What you need to do: The entries that follow include a run beginning at the line with "it in GameChanger." and ending at the line with "with queen beds"; restate that run word for word and leave the rest out.

Extracted data entries:
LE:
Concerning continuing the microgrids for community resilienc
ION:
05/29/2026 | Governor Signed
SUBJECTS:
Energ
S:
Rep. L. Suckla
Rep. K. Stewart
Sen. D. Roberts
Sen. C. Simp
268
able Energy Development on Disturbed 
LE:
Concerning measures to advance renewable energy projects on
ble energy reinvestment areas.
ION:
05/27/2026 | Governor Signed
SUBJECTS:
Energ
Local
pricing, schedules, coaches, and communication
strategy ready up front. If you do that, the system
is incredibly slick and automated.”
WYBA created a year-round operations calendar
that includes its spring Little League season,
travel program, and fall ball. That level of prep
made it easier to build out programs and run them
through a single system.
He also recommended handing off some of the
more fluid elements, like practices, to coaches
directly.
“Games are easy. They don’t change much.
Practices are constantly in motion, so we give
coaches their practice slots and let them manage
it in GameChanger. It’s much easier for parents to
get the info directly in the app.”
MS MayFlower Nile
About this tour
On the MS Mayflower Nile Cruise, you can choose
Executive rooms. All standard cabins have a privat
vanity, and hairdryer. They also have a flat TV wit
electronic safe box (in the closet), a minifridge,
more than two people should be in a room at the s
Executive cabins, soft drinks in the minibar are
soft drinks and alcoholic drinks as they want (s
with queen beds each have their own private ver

* * *

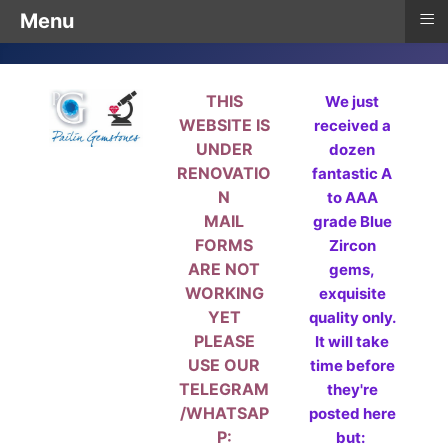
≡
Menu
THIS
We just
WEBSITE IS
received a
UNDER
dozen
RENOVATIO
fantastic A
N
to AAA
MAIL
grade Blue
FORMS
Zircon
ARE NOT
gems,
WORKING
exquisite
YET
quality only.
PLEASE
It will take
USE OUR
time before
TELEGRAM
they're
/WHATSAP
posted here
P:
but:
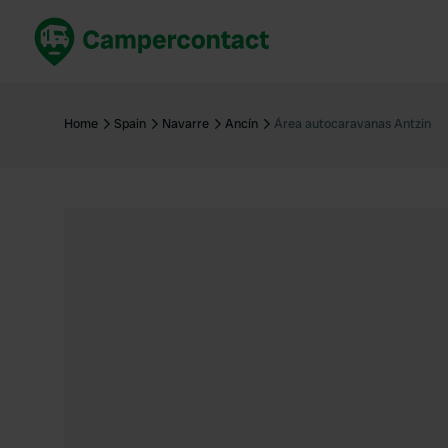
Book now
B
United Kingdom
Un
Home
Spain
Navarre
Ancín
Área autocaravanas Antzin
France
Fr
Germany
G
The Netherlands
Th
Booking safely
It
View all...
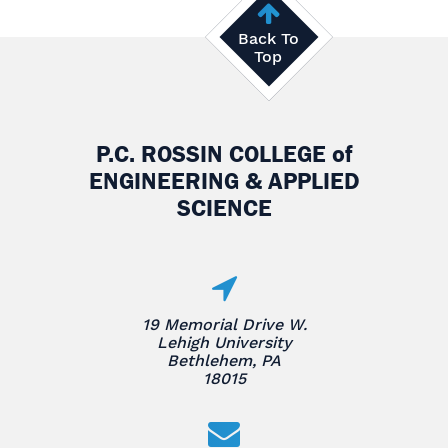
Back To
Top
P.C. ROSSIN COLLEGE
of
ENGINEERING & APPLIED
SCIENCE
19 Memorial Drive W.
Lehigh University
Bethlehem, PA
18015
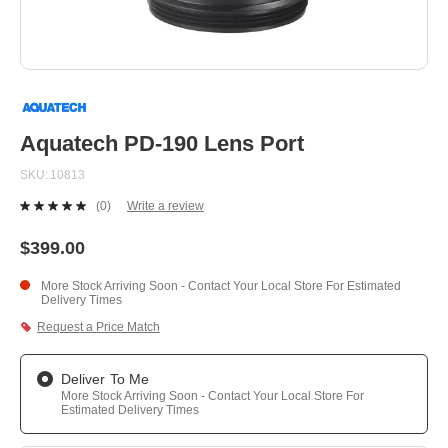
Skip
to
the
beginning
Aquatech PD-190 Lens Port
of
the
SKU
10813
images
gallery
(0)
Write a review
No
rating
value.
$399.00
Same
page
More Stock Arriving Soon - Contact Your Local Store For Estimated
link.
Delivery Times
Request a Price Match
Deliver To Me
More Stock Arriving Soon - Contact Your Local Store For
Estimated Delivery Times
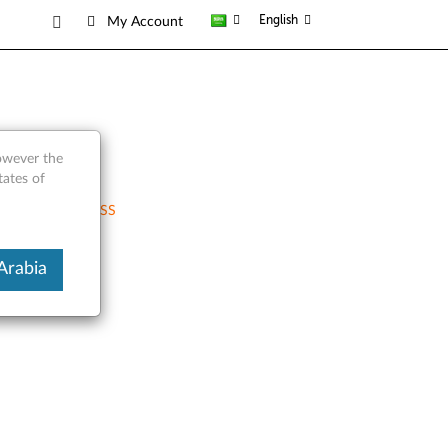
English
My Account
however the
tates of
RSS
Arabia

* * *

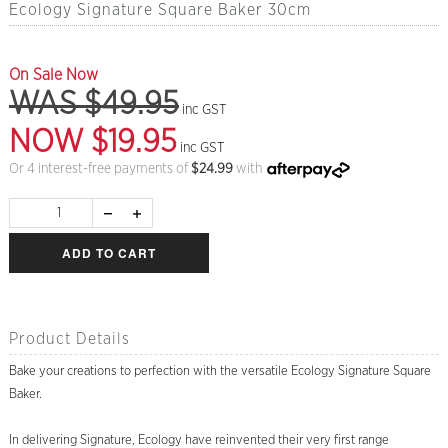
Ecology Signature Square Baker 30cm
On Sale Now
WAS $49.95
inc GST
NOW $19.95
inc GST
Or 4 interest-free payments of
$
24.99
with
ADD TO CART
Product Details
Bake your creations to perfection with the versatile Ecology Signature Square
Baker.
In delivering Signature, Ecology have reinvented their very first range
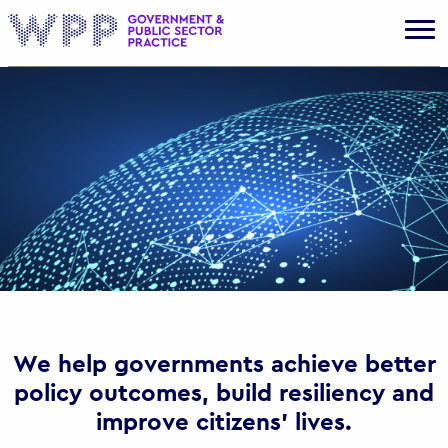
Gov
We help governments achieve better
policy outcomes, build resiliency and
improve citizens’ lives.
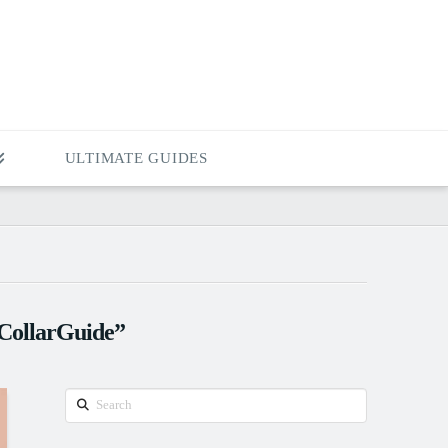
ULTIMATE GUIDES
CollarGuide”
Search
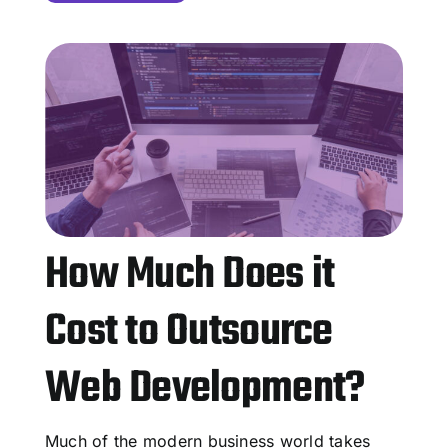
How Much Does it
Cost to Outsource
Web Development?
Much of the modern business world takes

Answer to this task:
it in GameChanger. It’s much easier for parents to
get the info directly in the app.”
MS MayFlower Nile
About this tour
On the MS Mayflower Nile Cruise, you can choose
Executive rooms. All standard cabins have a privat
vanity, and hairdryer. They also have a flat TV wit
electronic safe box (in the closet), a minifridge,
more than two people should be in a room at the s
Executive cabins, soft drinks in the minibar are
soft drinks and alcoholic drinks as they want (s
with queen beds each have their own private ver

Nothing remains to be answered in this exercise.